◆ YOUR INSTRUCTIONS
Transcribe every record that appears below, exactly and in full.

Stored data entries:
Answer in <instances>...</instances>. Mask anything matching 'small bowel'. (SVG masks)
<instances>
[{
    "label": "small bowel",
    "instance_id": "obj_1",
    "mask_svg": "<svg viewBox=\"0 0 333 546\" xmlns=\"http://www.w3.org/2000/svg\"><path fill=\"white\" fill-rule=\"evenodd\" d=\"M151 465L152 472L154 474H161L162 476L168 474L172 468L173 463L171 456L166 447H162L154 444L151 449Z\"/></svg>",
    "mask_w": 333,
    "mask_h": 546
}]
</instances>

◆ RESPONSE FOR THIS EXERCISE
Answer in <instances>...</instances>. Mask anything matching 'small bowel'. (SVG masks)
<instances>
[{
    "label": "small bowel",
    "instance_id": "obj_1",
    "mask_svg": "<svg viewBox=\"0 0 333 546\" xmlns=\"http://www.w3.org/2000/svg\"><path fill=\"white\" fill-rule=\"evenodd\" d=\"M151 465L152 472L154 474H161L162 476L168 474L172 468L173 463L171 456L166 447H162L154 444L151 449Z\"/></svg>",
    "mask_w": 333,
    "mask_h": 546
}]
</instances>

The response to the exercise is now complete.